* _Listed entries_
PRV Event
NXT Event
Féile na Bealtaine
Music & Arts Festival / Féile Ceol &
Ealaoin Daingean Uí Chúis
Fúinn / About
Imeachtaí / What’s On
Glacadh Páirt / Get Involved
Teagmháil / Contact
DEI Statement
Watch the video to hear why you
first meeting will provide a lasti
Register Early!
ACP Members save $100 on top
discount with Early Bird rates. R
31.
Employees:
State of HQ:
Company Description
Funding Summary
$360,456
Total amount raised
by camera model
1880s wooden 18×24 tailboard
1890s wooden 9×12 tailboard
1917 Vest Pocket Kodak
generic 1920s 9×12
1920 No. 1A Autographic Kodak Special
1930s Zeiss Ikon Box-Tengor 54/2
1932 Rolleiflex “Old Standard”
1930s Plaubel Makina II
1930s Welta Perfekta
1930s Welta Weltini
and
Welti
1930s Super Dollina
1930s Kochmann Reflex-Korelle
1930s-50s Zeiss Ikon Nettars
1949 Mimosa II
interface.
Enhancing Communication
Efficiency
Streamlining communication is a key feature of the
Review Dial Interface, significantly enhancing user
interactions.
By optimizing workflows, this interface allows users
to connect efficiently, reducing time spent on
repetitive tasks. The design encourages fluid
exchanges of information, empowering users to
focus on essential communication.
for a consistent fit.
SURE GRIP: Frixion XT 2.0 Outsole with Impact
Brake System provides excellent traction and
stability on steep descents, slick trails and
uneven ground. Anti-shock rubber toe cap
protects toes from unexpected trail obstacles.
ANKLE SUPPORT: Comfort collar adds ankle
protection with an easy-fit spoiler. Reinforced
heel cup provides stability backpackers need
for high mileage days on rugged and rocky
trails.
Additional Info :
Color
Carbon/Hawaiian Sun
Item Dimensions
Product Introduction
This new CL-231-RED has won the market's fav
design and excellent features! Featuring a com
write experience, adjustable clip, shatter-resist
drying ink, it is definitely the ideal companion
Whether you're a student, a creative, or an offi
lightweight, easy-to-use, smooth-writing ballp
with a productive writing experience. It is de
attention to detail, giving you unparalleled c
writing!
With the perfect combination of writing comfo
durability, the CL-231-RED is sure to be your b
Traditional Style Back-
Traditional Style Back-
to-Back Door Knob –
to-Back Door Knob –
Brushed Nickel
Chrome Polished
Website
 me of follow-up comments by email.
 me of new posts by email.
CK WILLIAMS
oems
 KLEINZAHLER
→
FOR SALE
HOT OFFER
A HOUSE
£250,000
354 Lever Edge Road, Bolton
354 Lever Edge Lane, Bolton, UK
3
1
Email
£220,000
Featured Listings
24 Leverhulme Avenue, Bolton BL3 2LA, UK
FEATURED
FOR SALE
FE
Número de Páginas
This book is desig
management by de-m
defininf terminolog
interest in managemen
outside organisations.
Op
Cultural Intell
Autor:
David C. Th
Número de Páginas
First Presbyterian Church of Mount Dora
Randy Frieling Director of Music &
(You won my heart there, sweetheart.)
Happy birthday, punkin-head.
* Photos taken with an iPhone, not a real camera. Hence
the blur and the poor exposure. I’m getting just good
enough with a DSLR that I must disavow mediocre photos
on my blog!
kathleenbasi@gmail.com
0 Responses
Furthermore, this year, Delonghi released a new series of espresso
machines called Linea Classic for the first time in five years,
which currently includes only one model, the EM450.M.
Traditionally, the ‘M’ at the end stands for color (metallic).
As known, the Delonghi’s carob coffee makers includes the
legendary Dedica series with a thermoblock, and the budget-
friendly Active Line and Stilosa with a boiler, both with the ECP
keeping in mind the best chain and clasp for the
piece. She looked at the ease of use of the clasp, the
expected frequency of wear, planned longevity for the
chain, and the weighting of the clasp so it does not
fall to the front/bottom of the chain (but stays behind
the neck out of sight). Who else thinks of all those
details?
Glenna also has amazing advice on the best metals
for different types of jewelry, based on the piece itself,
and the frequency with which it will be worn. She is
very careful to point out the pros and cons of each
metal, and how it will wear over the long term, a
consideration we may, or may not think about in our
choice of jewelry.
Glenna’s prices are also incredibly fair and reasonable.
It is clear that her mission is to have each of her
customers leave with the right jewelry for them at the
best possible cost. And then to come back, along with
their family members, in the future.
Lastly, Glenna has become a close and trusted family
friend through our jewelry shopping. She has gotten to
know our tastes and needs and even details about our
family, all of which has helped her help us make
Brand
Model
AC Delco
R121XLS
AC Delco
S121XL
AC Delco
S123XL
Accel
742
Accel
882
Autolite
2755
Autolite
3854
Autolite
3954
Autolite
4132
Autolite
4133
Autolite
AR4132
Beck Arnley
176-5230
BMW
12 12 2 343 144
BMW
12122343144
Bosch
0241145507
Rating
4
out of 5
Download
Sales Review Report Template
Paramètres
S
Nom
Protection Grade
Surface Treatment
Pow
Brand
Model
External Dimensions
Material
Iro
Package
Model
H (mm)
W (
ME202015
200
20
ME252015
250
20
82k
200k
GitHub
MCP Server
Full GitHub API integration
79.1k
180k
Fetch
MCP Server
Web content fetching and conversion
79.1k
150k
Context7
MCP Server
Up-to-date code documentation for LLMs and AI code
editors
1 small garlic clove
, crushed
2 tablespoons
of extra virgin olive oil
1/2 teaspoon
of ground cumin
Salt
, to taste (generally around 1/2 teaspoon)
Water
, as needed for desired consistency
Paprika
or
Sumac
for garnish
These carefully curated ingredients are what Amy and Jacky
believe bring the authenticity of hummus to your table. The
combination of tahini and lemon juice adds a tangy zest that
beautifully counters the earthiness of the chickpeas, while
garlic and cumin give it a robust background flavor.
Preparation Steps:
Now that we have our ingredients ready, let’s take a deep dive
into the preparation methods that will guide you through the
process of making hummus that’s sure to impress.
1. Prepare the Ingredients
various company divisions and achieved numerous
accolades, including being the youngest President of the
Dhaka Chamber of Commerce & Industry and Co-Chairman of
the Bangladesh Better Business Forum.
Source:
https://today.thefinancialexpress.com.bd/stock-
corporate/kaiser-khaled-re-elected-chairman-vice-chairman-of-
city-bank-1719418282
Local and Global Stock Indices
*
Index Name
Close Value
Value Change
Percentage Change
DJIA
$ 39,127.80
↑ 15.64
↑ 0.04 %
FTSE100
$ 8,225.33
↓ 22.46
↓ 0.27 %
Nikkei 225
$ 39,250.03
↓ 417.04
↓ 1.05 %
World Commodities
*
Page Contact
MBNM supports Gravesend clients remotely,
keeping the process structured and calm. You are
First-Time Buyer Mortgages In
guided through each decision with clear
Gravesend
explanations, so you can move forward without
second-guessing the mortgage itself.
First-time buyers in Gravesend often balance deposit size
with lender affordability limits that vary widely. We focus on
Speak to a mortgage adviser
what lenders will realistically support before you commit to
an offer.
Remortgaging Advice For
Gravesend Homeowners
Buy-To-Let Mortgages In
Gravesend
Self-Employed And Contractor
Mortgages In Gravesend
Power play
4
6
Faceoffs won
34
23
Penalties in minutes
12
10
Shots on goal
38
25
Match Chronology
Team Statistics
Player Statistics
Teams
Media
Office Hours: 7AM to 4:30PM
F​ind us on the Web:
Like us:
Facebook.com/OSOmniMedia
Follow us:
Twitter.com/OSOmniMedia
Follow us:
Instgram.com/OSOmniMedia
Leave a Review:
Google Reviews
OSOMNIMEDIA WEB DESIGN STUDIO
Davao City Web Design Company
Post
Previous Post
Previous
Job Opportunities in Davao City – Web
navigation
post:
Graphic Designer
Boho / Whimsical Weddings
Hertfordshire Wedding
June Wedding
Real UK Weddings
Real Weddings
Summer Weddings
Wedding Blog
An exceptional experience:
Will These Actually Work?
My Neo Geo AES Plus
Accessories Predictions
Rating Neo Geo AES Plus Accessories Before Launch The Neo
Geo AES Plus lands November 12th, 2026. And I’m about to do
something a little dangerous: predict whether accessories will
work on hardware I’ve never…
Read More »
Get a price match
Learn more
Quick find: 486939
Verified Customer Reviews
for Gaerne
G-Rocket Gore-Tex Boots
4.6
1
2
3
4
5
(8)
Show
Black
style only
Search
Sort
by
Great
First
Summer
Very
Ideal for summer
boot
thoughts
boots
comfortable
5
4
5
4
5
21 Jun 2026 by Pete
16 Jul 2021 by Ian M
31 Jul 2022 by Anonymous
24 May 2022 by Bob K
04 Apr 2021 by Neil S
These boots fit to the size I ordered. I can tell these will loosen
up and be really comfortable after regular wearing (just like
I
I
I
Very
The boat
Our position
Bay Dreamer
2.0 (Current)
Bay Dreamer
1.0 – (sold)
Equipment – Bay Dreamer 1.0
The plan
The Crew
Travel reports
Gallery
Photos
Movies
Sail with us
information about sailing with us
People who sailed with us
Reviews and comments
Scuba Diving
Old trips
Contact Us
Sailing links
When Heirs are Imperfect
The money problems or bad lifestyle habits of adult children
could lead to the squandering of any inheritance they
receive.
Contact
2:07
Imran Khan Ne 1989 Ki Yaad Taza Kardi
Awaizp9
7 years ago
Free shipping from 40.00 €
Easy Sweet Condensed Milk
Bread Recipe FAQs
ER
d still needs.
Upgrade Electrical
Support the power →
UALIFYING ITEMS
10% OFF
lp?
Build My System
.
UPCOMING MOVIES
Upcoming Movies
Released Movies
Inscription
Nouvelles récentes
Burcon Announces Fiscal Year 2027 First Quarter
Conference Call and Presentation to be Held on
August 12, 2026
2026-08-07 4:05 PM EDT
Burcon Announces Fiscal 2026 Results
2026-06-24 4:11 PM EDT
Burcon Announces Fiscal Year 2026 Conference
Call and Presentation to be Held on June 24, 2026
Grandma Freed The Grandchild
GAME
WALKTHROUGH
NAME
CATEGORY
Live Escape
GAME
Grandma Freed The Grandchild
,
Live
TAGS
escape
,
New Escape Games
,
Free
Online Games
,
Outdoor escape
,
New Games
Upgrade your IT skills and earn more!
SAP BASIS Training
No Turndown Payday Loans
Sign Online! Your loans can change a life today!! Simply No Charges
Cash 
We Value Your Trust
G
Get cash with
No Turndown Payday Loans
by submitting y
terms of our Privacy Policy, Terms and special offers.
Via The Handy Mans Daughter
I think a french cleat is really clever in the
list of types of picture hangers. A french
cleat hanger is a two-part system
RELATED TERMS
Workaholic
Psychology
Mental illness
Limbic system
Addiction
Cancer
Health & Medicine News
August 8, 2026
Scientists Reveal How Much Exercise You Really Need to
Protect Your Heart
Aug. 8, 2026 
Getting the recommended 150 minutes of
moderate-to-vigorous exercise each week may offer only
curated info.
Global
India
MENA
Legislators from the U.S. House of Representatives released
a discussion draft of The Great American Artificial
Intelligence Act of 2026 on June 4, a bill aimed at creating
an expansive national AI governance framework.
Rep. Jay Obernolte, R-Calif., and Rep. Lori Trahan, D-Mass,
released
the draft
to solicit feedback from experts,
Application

* _Problem to solve_
From the entries above, give again exactly the lines running from the line with "Penalties in minutes" to the line with "2.0 (Current)"; include both of those lines.

* _Response_
Penalties in minutes
12
10
Shots on goal
38
25
Match Chronology
Team Statistics
Player Statistics
Teams
Media
Office Hours: 7AM to 4:30PM
F​ind us on the Web:
Like us:
Facebook.com/OSOmniMedia
Follow us:
Twitter.com/OSOmniMedia
Follow us:
Instgram.com/OSOmniMedia
Leave a Review:
Google Reviews
OSOMNIMEDIA WEB DESIGN STUDIO
Davao City Web Design Company
Post
Previous Post
Previous
Job Opportunities in Davao City – Web
navigation
post:
Graphic Designer
Boho / Whimsical Weddings
Hertfordshire Wedding
June Wedding
Real UK Weddings
Real Weddings
Summer Weddings
Wedding Blog
An exceptional experience:
Will These Actually Work?
My Neo Geo AES Plus
Accessories Predictions
Rating Neo Geo AES Plus Accessories Before Launch The Neo
Geo AES Plus lands November 12th, 2026. And I’m about to do
something a little dangerous: predict whether accessories will
work on hardware I’ve never…
Read More »
Get a price match
Learn more
Quick find: 486939
Verified Customer Reviews
for Gaerne
G-Rocket Gore-Tex Boots
4.6
1
2
3
4
5
(8)
Show
Black
style only
Search
Sort
by
Great
First
Summer
Very
Ideal for summer
boot
thoughts
boots
comfortable
5
4
5
4
5
21 Jun 2026 by Pete
16 Jul 2021 by Ian M
31 Jul 2022 by Anonymous
24 May 2022 by Bob K
04 Apr 2021 by Neil S
These boots fit to the size I ordered. I can tell these will loosen
up and be really comfortable after regular wearing (just like
I
I
I
Very
The boat
Our position
Bay Dreamer
2.0 (Current)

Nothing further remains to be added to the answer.